Cambiar el aceite del motor es fundamental para garantizar el buen funcionamiento y la durabilidad del vehículo. Dependiendo de la recomendación del fabricante, esta tarea puede realizarse cada 15.000 o 30.000 km, o cada uno o dos años. El aceite es tan importante como la gasolina o el gasóleo y su correcta elección es clave para evitar daños o un rendimiento deficiente del motor.
¿Qué indican los números en la garrafa de aceite?
Los códigos como 0W-20, 5W-40 o 10W-60 expresan la viscosidad del aceite y su comportamiento en distintas temperaturas. La cifra antes de la letra «W» (de winter, invierno) señala la fluidez del aceite en frío, fundamental para el arranque del motor en bajas temperaturas. La cifra después de la «W» indica la viscosidad con el motor en funcionamiento y a altas temperaturas. Estos datos aseguran que el aceite mantenga la fluidez necesaria para lubricar correctamente el motor sin perder sus propiedades tanto en frío como en caliente.
Tipos de aceite de motor y sus características
Aceites minerales
Obtenidos del petróleo a través de procesos de refinado, los aceites minerales son más económicos pero tienen una vida útil limitada.

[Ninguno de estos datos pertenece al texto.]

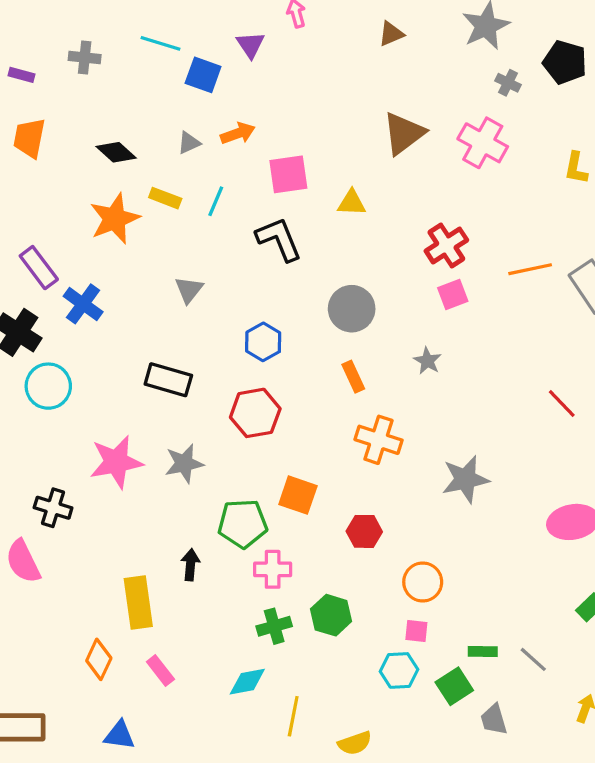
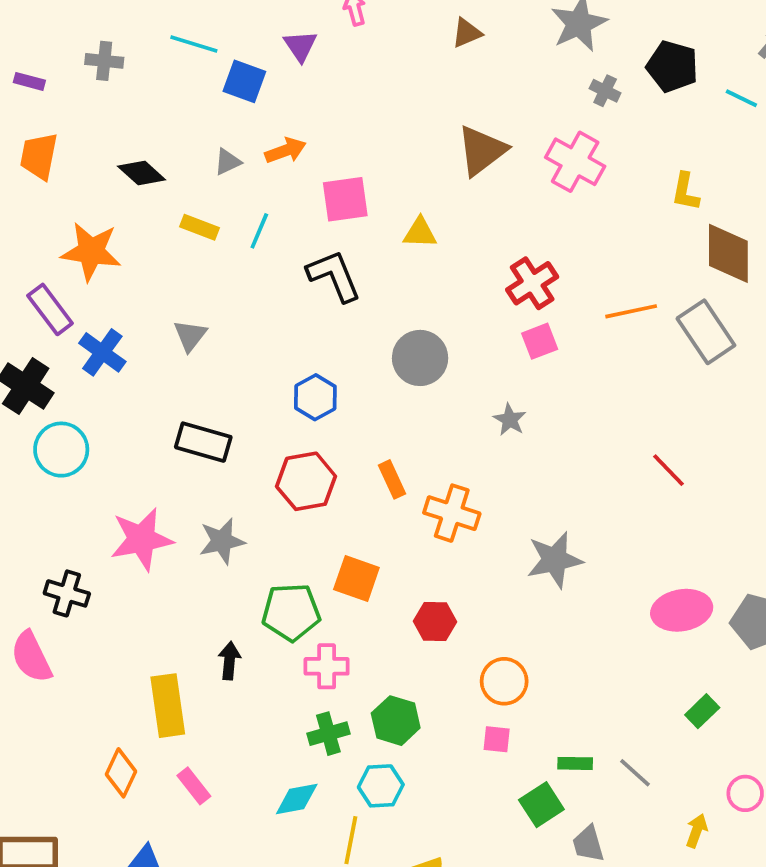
orange star: (115, 219) -> (91, 251), moved, turned 30
gray triangle: (189, 290) -> (190, 336), moved
orange rectangle: (353, 377) -> (392, 479), moved
cyan hexagon: (399, 670) -> (381, 786), moved

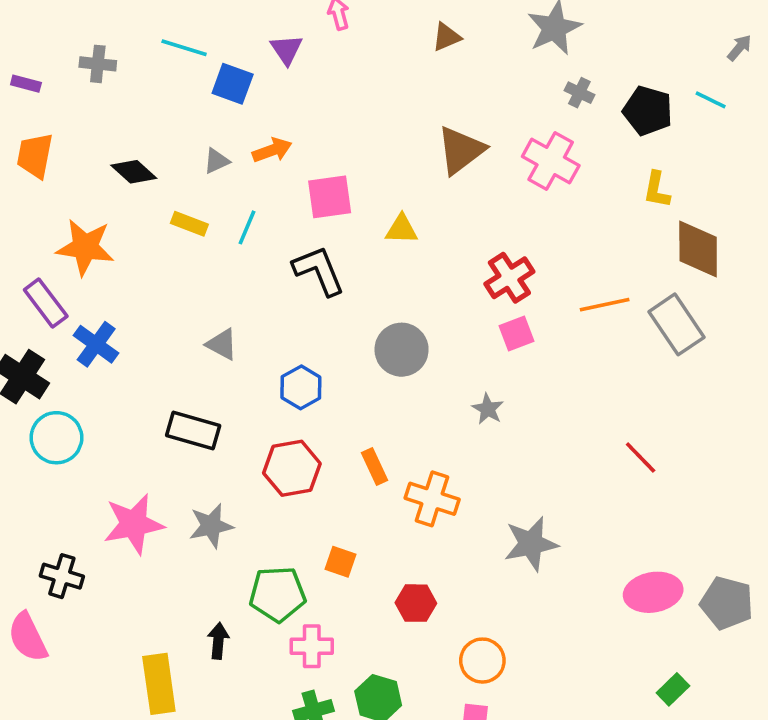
black pentagon: (672, 66) -> (648, 111), moved
gray triangle: (190, 336) -> (222, 344), moved, turned -40
orange square: (356, 578) -> (340, 562), size x0.7

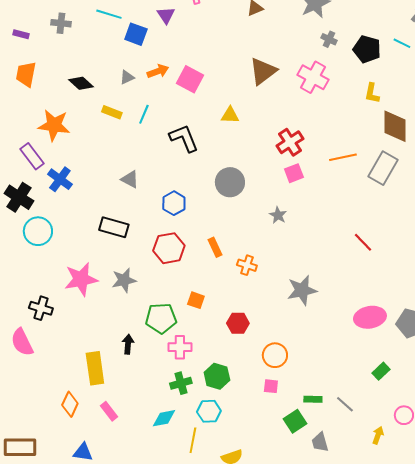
pink square: (330, 197) -> (190, 79), moved, turned 36
gray rectangle: (676, 324) -> (383, 168), turned 64
orange cross: (432, 499) -> (247, 265), size x0.7

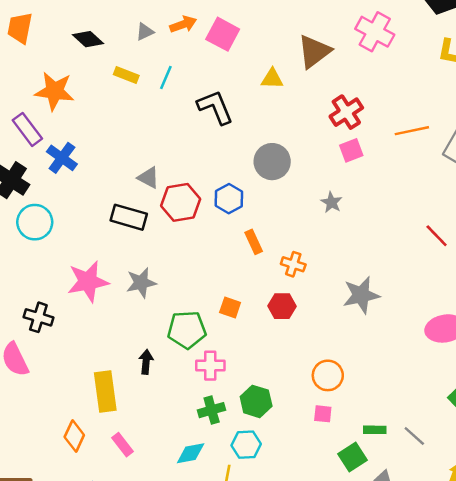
brown triangle: (263, 71) -> (314, 52), moved
gray triangle: (130, 179) -> (149, 178), moved
blue hexagon: (174, 203) -> (229, 199), moved
red hexagon: (169, 248) -> (181, 202), moved
red hexagon: (238, 323) -> (282, 306), moved

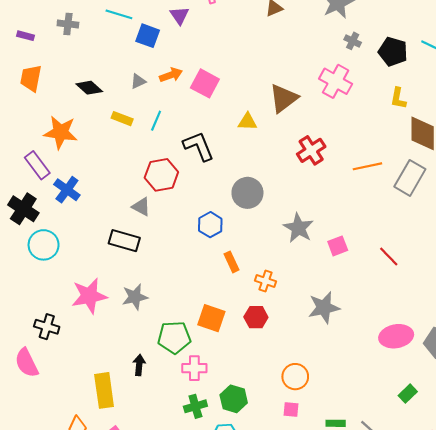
pink square: (351, 150) -> (338, 246), moved
red hexagon: (181, 202) -> (161, 175), moved
gray star: (331, 202) -> (298, 228), size x1.6
orange square: (230, 307) -> (211, 318), size x1.5

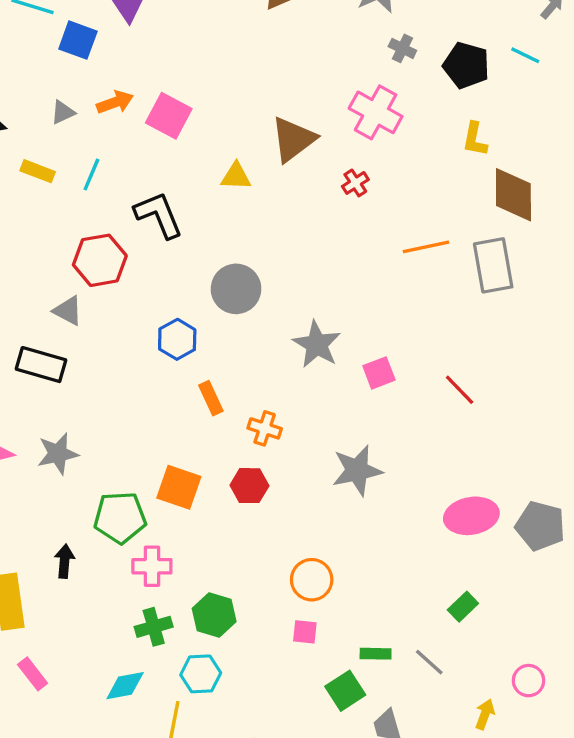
red cross: (311, 150) -> (355, 183), moved, size x0.6
gray rectangle: (410, 178) -> (493, 265), turned -40
green rectangle: (408, 394) -> (463, 607), moved

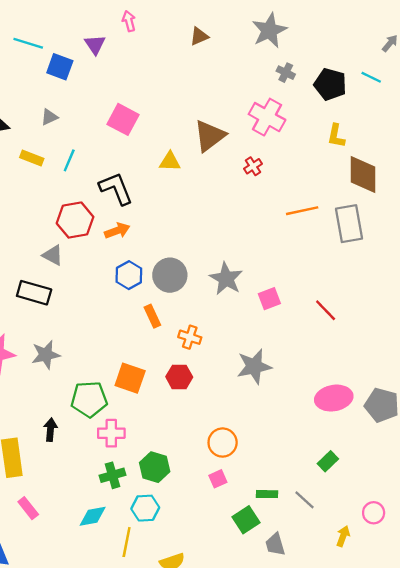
orange arrow: (115, 102) -> (117, 231), moved
gray circle: (236, 289) -> (170, 275), moved
pink square: (305, 632) -> (218, 479), turned -30

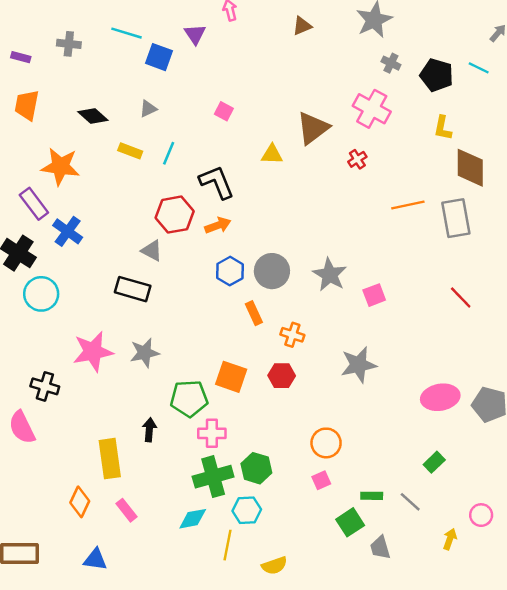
pink square: (123, 119) -> (224, 111), size x0.6
red line: (326, 310) -> (461, 297), moved
green cross: (112, 475) -> (213, 477), size x1.5

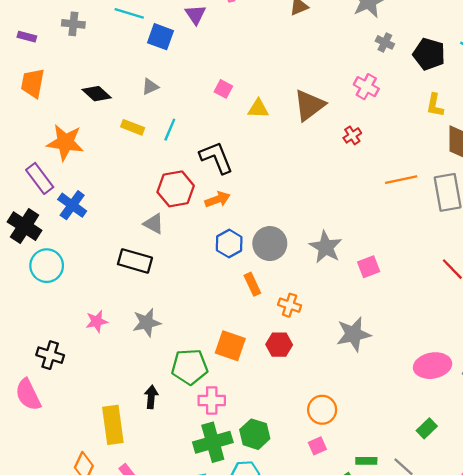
pink cross: (372, 109) -> (366, 87), size x0.7
yellow triangle: (272, 154) -> (258, 109), moved
pink star: (93, 352) -> (97, 321), size x0.6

Son recomendados para vehículos antiguos cuyos motores no están diseñados para los aceites sintéticos.
Aceites sintéticos
Derivan de aceites minerales pero mediante procesos avanzados en laboratorio, mejoran su estabilidad, resistencia a variaciones de temperatura y duración. Estos aceites ofrecen un rendimiento superior y protegen mejor motores modernos o de altas prestaciones.
Aceites semisintéticos
Mezclan componentes sintéticos y minerales buscando un equilibrio entre coste, rendimiento y durabilidad, siendo una opción versátil para muchos vehículos actuales.

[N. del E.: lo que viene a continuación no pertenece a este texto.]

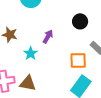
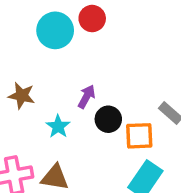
black circle: (80, 21) -> (108, 119), moved

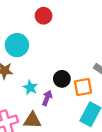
cyan circle: (55, 30) -> (17, 45), moved
purple arrow: (87, 97) -> (47, 98), moved

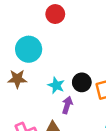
cyan star: (30, 87) -> (56, 85), moved

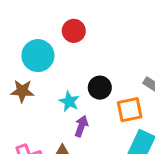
red circle: (55, 14) -> (74, 31), moved
black circle: (82, 82) -> (100, 88), moved

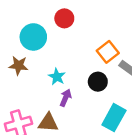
black circle: (100, 88) -> (98, 82), moved
orange square: (130, 110) -> (108, 52), moved, turned -30

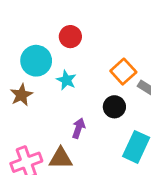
brown star: (18, 66) -> (21, 95), turned -30
cyan star: (57, 77) -> (66, 80), moved

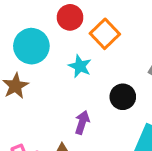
orange square: (123, 72) -> (105, 34), moved
cyan star: (66, 80) -> (80, 66), moved

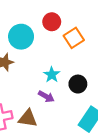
cyan star: (80, 66) -> (52, 75), moved
purple arrow: (82, 122) -> (46, 96), turned 91

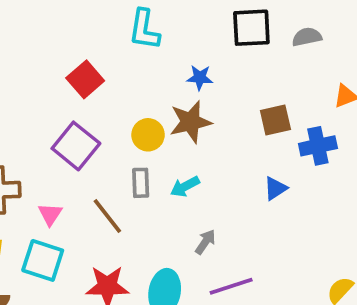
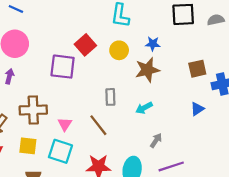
yellow circle: (148, 135) -> (119, 50), moved
purple square: (76, 146) -> (63, 67), moved, turned -32
gray rectangle: (141, 183) -> (110, 97), moved

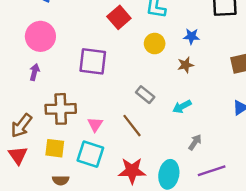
red square: (85, 45) -> (119, 17), moved
brown star: (147, 70) -> (186, 65), size x0.6
gray rectangle: (110, 97) -> (145, 95), turned -49

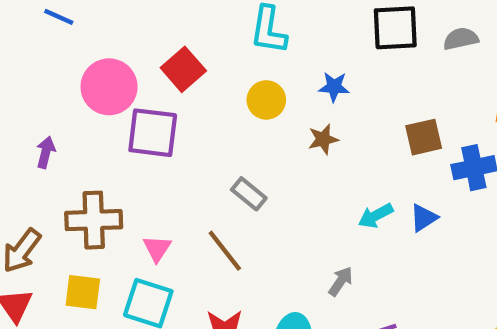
red square: (119, 17) -> (183, 69), moved
pink circle: (40, 36) -> (109, 87), moved
cyan arrow: (182, 107) -> (376, 216), moved

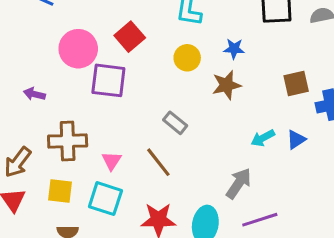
brown star: (323, 139) -> (226, 85), size x1.4
purple arrow: (46, 152) -> (34, 94), turned -90
gray arrow: (341, 281) -> (239, 183), size x1.5

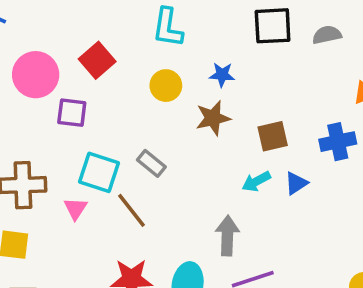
purple square: (108, 80) -> (72, 113), size x0.7
brown square: (296, 84) -> (273, 136), moved
gray arrow: (239, 183) -> (227, 236), turned -32
cyan square: (105, 199) -> (99, 172), moved

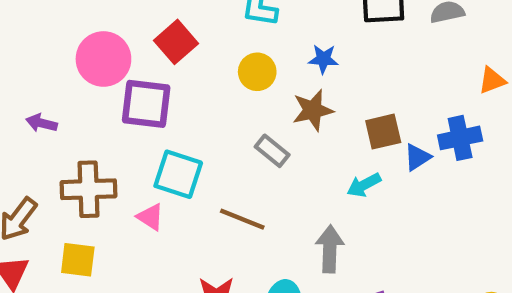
purple square: (72, 113) -> (146, 104), size x1.4
gray rectangle: (151, 163) -> (272, 151), moved
blue triangle: (296, 183) -> (417, 157), moved
pink triangle: (75, 209) -> (150, 217), turned -30
brown line: (131, 210) -> (242, 219), moved, turned -30

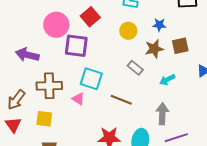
purple arrow: (42, 123) -> (27, 55), size x1.6
brown square: (383, 132) -> (180, 46), moved
cyan arrow: (364, 185) -> (167, 80), moved

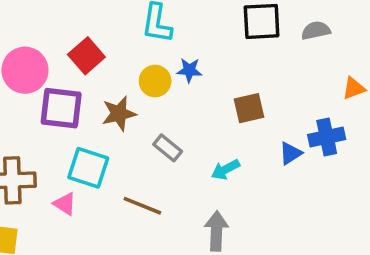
blue star: (159, 25) -> (189, 70), moved
brown star: (154, 49) -> (119, 114), moved

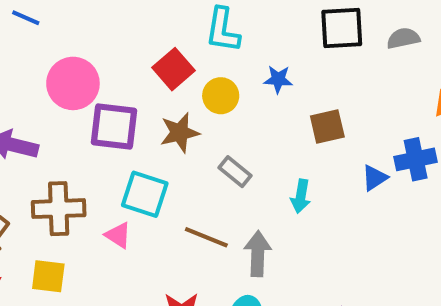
red square: (86, 56) -> (173, 69), moved
blue star: (189, 70) -> (278, 79), moved
cyan arrow: (225, 170) -> (301, 196), turned -52
gray arrow: (216, 231) -> (258, 254), moved

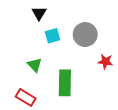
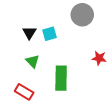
black triangle: (39, 13) -> (29, 33), moved
gray circle: (85, 35) -> (82, 15), moved

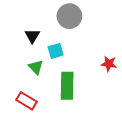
gray circle: (82, 15) -> (69, 16), moved
cyan square: (49, 34) -> (56, 51), moved

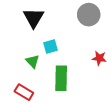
gray circle: (69, 16) -> (89, 15), moved
black triangle: (32, 36) -> (34, 18), moved, size x1.5

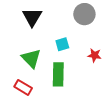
cyan square: (50, 46) -> (62, 44), moved
green triangle: (32, 61) -> (31, 58), size x1.5

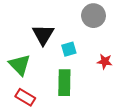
black triangle: (32, 17) -> (43, 35), moved
green triangle: (31, 58) -> (20, 65), moved

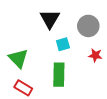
gray circle: (93, 16) -> (88, 26), moved
black triangle: (43, 35) -> (50, 19), moved

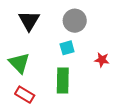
black triangle: (50, 19) -> (29, 21), moved
gray circle: (88, 26) -> (75, 21), moved

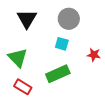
cyan square: (67, 48) -> (62, 44), turned 32
green rectangle: (63, 80) -> (58, 74), turned 65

Importancia de la viscosidad correcta
La viscosidad del aceite, regulada por la normativa SAE J 300, determina su comportamiento ante temperaturas bajas y altas. Existen aceites monogrado (una única viscosidad) y multigrado (dos viscosidades, una para frío y otra para caliente). Los multigrado son más comunes y convenientes porque evitan tener que cambiar de aceite según la estación. Por ejemplo, un aceite 5W-30 proporciona buena fluidez a bajas temperaturas y adecuada protección a temperaturas elevadas.
Una viscosidad demasiado baja puede hacer que el lubricante sea muy líquido, perdiendo capacidad protectora y causando desgaste prematuro del motor. En cambio, una viscosidad demasiado alta dificulta su circulación, aumentando el consumo de combustible y el riesgo de sobrecalentamiento.
Elegir el aceite adecuado para tu coche
Para la mayoría de los vehículos en España, la viscosidad invernal 5W o 10W es suficiente dado que las temperaturas extremas bajo cero son poco habituales. La cifra más importante es la viscosidad en caliente (ej. 30, 40), que deberá coincidir con lo recomendado en el manual del vehículo.
En coches de uso habitual, un rango de viscosidad entre 30 y 40 es adecuado. Los aceites más viscosos como 10W-60 están diseñados para motores de alto rendimiento o deportivos que funcionan a regímenes elevados y necesitan protección en condiciones extremas. Usar aceites tan espesos en un motor estándar puede aumentar el consumo y modificar el comportamiento del motor sin aportar beneficios.
Por ejemplo, vehículos deportivos como BMW M, Porsche o Honda Civic Type R requieren aceites de alta viscosidad para proteger componentes sometidos a mayores fricciones y temperaturas.
Recomendaciones finales
- Consulta siempre el manual del fabricante para conocer la viscosidad y tipo de aceite adecuados para tu motor.
- Considera las condiciones climáticas y el tipo de uso que se da al vehículo.
- Evita cambiar la viscosidad recomendada, ya que esto puede afectar la protección y eficiencia del motor.
Con estos cuidados, asegurarás una lubricación adecuada, protegerás las piezas internas del motor, y prolongarás la vida útil de tu coche manteniendo un rendimiento óptimo.